Abstract by Jongsu Choi
Chemistry and Biochemistry
Improvement of the glucose FRET sensor in Trypanosoma brucei using brighter fluorescence protein variants and codon optimization
Trypanosoma brucei, the causative agent of human African trypanosomiasis (sleeping sickness), is a kinetoplastid parasite transmitted via the tsetse fly in sub-Saharan Africa. In the human host, the sole source of ATP production in T. brucei is the peroxisome like-organelle called the glycosome that compartmentalizes essential metabolic processes such as glycolysis. Glycolysis is an indispensable component for survival of T. brucei in the host and the inhibition of glycolysis is a viable therapeutic target of trypanosomiasis.

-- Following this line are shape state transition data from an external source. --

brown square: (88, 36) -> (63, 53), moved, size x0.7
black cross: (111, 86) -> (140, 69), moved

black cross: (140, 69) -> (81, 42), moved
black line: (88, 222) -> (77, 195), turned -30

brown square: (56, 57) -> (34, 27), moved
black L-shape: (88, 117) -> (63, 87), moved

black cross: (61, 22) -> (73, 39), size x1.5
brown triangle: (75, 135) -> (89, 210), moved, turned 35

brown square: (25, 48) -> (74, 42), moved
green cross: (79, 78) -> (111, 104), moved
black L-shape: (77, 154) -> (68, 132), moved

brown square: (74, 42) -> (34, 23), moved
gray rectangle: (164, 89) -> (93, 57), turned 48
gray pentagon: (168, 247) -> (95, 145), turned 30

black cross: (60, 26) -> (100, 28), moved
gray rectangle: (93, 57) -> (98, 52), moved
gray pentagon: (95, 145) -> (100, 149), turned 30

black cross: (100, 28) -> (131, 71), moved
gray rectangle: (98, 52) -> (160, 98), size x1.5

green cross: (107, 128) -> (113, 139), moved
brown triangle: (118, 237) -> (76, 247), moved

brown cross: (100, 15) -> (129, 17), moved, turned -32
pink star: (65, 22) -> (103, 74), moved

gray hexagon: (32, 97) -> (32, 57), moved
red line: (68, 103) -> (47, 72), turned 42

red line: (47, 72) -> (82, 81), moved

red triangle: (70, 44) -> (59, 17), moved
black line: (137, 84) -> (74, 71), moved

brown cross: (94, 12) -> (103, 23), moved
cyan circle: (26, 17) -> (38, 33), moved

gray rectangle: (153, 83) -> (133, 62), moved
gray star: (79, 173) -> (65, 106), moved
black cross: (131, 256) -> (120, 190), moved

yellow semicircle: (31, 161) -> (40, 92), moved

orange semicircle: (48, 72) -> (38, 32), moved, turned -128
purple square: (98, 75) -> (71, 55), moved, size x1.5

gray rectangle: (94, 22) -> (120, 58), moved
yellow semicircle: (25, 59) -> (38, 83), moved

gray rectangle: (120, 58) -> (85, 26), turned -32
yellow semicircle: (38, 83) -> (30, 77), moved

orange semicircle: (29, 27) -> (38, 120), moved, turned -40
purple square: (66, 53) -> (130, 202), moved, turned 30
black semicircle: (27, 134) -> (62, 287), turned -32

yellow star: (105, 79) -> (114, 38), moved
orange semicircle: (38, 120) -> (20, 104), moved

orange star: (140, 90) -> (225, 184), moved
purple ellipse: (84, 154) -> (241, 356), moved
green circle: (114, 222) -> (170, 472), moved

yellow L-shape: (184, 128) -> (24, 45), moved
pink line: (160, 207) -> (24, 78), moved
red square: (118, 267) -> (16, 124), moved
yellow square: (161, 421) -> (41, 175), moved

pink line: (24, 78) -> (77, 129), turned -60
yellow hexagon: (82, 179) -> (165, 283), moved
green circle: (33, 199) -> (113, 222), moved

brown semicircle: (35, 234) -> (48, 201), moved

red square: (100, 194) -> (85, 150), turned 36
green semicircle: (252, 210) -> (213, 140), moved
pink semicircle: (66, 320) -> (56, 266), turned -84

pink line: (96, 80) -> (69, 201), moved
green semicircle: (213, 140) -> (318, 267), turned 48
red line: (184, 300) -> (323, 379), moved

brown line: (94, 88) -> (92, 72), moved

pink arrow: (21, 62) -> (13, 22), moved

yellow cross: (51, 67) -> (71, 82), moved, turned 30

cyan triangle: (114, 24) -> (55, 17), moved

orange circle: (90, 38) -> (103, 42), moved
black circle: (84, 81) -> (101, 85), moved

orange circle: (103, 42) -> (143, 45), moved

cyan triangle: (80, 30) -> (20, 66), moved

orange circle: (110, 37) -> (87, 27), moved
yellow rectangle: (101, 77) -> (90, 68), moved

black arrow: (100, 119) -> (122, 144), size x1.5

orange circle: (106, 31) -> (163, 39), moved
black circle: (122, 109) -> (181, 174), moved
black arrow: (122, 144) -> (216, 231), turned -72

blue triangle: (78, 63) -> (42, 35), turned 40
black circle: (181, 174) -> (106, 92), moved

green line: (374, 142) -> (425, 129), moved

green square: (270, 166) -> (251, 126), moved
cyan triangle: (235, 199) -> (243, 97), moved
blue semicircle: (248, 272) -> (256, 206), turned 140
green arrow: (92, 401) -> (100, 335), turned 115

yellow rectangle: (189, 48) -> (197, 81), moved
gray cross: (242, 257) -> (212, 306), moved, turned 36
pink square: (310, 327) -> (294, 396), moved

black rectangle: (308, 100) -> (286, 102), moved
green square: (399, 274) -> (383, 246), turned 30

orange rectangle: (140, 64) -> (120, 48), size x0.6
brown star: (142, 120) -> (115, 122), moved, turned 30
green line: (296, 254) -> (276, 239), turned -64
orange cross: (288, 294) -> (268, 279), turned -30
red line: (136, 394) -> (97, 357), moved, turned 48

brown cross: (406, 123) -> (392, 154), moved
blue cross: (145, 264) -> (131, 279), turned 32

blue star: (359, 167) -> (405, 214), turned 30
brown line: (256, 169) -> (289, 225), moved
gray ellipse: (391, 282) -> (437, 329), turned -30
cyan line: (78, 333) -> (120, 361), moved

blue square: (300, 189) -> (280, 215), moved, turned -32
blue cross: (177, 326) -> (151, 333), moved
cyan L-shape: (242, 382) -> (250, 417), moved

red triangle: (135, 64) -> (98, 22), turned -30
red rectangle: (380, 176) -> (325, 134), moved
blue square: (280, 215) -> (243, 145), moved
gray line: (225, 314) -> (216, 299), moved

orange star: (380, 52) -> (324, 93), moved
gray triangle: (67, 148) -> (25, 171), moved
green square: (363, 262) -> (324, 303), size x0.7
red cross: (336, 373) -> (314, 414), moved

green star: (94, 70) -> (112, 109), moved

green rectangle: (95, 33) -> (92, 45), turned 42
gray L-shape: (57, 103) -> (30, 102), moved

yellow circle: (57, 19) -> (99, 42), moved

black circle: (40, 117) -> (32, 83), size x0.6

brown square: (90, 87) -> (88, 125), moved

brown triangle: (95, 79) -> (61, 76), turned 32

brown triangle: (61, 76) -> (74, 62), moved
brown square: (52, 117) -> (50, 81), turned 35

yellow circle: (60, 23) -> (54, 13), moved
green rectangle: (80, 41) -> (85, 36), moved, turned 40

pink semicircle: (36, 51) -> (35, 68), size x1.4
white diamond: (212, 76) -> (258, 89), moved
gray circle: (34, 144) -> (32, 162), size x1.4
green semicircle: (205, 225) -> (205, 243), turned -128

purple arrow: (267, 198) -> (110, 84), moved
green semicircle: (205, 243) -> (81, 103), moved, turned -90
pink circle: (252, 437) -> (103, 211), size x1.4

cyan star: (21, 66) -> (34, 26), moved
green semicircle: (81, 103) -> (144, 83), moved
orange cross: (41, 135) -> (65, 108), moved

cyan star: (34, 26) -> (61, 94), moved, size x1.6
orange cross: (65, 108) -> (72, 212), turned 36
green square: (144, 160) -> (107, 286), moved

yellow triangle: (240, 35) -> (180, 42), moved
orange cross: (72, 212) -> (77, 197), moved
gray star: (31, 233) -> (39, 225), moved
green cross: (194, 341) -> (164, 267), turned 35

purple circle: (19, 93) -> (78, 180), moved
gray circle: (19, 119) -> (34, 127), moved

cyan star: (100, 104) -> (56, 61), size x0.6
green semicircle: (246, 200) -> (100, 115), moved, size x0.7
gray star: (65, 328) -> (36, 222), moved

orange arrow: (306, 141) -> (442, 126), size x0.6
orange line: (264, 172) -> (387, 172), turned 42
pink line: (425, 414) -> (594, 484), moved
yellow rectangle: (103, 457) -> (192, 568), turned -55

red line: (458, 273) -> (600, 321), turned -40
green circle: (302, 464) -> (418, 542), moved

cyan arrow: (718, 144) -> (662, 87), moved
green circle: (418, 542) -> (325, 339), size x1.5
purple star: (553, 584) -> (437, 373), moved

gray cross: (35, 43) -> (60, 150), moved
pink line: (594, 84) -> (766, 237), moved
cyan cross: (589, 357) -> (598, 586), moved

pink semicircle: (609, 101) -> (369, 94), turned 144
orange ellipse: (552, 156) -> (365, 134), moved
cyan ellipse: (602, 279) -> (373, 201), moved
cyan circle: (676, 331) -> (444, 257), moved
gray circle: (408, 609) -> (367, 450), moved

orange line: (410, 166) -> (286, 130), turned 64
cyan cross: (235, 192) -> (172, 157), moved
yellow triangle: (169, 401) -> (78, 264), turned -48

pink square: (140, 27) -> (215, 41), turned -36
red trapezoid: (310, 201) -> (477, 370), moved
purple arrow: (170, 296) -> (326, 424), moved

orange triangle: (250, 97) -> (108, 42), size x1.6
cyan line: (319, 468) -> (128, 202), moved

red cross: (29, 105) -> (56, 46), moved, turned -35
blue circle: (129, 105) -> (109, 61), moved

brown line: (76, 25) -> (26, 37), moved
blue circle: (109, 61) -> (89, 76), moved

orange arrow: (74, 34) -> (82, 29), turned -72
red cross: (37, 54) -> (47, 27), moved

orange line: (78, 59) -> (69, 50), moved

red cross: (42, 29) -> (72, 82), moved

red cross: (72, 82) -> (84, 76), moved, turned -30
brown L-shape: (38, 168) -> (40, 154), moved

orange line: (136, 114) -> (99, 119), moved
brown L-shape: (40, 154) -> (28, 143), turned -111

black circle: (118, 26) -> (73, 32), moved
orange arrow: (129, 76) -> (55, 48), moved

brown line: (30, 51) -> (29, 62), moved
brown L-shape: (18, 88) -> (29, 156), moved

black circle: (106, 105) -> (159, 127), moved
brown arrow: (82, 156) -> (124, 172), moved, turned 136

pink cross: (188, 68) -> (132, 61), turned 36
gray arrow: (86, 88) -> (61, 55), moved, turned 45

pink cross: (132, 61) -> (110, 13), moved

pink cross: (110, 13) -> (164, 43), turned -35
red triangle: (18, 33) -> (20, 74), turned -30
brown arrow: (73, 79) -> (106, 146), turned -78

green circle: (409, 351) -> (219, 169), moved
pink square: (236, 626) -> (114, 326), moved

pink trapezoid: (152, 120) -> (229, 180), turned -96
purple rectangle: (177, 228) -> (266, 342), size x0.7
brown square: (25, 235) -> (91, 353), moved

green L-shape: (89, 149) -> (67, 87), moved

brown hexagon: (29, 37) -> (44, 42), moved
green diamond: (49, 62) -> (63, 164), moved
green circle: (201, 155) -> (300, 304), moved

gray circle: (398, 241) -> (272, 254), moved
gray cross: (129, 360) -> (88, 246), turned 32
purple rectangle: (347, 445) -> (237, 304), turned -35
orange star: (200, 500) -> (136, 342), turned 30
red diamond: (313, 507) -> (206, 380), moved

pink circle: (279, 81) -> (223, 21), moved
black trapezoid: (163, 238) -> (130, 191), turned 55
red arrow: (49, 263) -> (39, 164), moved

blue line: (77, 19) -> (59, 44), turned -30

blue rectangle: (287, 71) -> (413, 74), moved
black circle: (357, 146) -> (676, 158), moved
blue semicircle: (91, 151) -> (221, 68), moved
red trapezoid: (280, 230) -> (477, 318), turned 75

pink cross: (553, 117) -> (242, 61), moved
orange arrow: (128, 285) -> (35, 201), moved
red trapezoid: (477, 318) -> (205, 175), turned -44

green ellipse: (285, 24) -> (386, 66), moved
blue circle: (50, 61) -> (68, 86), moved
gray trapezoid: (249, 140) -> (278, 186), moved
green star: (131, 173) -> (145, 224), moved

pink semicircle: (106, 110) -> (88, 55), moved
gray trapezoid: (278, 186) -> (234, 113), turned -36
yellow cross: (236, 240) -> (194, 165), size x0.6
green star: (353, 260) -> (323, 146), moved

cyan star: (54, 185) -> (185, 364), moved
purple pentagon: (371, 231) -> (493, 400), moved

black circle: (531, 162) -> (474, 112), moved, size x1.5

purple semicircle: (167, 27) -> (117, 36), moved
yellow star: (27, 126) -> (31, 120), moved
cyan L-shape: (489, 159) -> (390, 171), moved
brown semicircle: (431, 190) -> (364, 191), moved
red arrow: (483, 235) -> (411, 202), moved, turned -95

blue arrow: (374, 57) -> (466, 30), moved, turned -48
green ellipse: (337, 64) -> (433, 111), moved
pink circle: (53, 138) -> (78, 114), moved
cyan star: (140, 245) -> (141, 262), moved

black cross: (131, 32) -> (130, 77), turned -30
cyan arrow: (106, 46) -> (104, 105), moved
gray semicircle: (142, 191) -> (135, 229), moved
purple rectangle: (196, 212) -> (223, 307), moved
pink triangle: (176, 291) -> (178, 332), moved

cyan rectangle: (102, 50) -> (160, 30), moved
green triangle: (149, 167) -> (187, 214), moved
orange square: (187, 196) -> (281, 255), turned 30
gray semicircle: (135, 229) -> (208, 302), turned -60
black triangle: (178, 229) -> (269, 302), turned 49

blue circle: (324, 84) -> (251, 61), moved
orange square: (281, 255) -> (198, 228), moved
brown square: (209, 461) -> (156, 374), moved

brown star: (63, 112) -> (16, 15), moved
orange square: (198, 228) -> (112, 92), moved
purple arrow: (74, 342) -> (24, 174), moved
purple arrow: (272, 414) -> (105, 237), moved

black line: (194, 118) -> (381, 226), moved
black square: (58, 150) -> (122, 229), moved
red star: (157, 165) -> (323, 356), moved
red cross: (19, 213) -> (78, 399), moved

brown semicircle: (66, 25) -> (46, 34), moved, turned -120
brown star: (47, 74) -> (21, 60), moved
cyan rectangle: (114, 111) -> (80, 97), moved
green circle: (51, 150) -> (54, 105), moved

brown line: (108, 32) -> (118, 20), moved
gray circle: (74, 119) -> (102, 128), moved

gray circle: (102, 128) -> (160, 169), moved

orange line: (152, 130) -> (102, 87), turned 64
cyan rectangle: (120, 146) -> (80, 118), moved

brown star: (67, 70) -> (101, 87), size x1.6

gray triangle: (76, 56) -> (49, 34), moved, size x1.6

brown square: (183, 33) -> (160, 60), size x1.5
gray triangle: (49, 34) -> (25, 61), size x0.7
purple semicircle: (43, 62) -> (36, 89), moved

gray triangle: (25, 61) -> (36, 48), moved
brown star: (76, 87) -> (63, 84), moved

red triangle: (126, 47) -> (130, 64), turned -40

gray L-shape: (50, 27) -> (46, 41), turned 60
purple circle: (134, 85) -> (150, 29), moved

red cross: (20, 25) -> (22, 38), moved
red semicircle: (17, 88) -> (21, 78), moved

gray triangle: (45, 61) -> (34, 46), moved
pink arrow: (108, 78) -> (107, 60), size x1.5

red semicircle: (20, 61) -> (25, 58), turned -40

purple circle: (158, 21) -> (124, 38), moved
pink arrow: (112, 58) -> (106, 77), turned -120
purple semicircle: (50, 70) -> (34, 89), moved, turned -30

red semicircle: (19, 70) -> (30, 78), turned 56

Using a glucose-sensitive Förster resonance energy transfer (FRET) sensor, we have measured both cytosolic and glycosomal glucose concentrations inside of T. brucei. However, both the overall fluorescence intensity and glucose dynamic range for the FLIPglu-600 sensor limit its usefulness. Here we report substantial improvements in the glucose sensor in vitro and in trypanosomes using brighter fluorescent protein variants and codon optimization for expression. We will also demonstrate how the improved performance is utilized in both flow cytometry and fluorescence microscopy for glucose measurements in live T. brucei.